2. - La questione é fondata.
L'esame delle disposizioni contenute nell'art. 12, commi secondo, terzo, sesto e settimo della legge n. 46 del 1958, sulle pensioni ordinarie, e degli artt. 64 e 67 della legge 18 marzo 1968, n. 313, sulle pensioni di guerra pone in evidenza che il riconoscimento del diritto a pensione é per alcuni soggetti subordinato alla presenza di un medesimo presupposto, della stessa obbiettiva condizione: un reale stato di bisogno in cui vengono a trovarsi detti soggetti in conseguenza della morte del dipendente statale o del militare o civile che, in vita, provvedeva al loro sostentamento. Il requisito della "nullatenenza" previsto dalla norma denunciata per le pensioni di riversibilità ordinaria é in tutto simile al requisito della mancanza dei "necessari mezzi di sussistenza" richiesto per l'attribuzione della pensione indiretta di guerra.

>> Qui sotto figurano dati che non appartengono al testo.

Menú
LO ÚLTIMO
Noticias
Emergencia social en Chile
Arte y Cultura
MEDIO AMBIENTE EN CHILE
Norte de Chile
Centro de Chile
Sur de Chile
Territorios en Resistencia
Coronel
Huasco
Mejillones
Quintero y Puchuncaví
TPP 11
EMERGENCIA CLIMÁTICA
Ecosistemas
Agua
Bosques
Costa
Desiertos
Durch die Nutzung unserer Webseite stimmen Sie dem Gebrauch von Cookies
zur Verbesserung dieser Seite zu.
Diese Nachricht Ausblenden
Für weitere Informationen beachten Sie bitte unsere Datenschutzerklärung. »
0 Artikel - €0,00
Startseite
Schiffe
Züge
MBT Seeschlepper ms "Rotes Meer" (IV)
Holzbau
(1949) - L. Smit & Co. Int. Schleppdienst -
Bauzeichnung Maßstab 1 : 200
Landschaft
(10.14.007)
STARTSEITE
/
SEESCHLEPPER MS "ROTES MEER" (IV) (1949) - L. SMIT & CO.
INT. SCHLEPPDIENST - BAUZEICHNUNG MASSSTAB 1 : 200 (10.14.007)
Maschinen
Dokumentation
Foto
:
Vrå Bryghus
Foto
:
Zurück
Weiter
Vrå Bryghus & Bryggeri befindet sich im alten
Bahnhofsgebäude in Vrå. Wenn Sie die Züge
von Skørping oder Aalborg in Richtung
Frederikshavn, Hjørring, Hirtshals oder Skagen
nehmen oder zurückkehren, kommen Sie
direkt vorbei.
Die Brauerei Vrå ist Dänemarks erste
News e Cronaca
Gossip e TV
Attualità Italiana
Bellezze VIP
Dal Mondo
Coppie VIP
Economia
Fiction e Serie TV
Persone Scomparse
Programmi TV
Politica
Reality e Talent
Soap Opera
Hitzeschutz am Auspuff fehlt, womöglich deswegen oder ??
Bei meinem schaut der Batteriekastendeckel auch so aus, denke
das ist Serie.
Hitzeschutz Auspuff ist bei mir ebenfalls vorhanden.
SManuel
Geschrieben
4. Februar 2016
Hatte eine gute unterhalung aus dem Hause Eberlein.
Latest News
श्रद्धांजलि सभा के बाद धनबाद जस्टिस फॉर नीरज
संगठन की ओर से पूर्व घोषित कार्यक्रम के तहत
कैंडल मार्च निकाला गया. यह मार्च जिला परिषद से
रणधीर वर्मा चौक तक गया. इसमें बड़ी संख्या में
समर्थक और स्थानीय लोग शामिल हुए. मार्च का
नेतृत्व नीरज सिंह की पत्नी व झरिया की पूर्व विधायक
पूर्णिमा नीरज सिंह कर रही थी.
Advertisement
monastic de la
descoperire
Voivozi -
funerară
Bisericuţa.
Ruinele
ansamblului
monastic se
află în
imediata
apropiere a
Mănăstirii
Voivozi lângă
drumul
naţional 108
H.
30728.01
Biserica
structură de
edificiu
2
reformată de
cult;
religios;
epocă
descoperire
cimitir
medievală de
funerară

Assoluta identità di causa e ragion d'essere, quindi, tra i due trattamenti pensionistici, entrambi preordinati al soddisfacimento dell'identico fine assistenziale d'un soggetto rimasto privo d'un sufficiente sostegno materiale.
Ora é evidente che la valutazione in termini economici di siffatta condizione deve essere uguale per ambedue i casi.
Lo stesso legislatore, del resto - come esattamente posto in luce dall'ordinanza - valutò in origine nella identica misura, rapportandolo a un reddito non superiore a lire 240.000, lo stato di bisogno dei richiedenti il trattamento pensionistico indiretto sia ordinario (art. 12 legge 46 del 1958) che di guerra (artt. 71 e 73 legge 10 agosto 1950, n. 648). Non si riesce perciò a comprendere per quali motivi, in prosieguo di tempo, sia stato progressivamente elevato, con successivi provvedimenti, soltanto il reddito presuntivo dello stato di bisogno dei richiedenti la pensione indiretta di guerra (portato prima a lire 720.000 e ragguagliato ora al reddito non assoggettabile all'imposta complementare) e sia stata, invece, lasciata inalterata l'originaria valutazione economica del requisito della nullatenenza per il riconoscimento della pensione di riversibilità ordinaria.
La profonda differenziazione venutasi in tal modo a creare tra due trattamenti fondati su obbiettive identiche condizioni non trova nessuna razionale giustificazione e la norma impugnata va quindi dichiarata costituzionalmente illegittima, in riferimento all'art. 3 della Costituzione, limitatamente alla parte in cui ancora il requisito della nullatenenza ad un reddito non superiore a lire 240.000.
PER QUESTI MOTIVI
LA CORTE COSTITUZIONALE
dichiara l'illegittimità costituzionale dell'art. 12, comma terzo, della legge 15 febbraio 1958, n. 46, contenente "Nuove norme sulle pensioni ordinarie a carico dello Stato" limitatamente alla parte in cui considera nullatenenti gli orfani maggiorenni che usufruiscono di un reddito non superiore alle Lire 240.000 annue anziché quelli che risultino non assoggettabili per l'ammontare del loro reddito complessivo all'imposta complementare ai sensi delle leggi in vigore.
Così deciso in Roma, in camera di consiglio, nella sede della Corte costituzionale, Palazzo della Consulta, il 3 luglio 1972.
Giuseppe CHIARELLI – Giovanni Battista BENEDETTI
Depositata in cancelleria il 12 luglio 1972.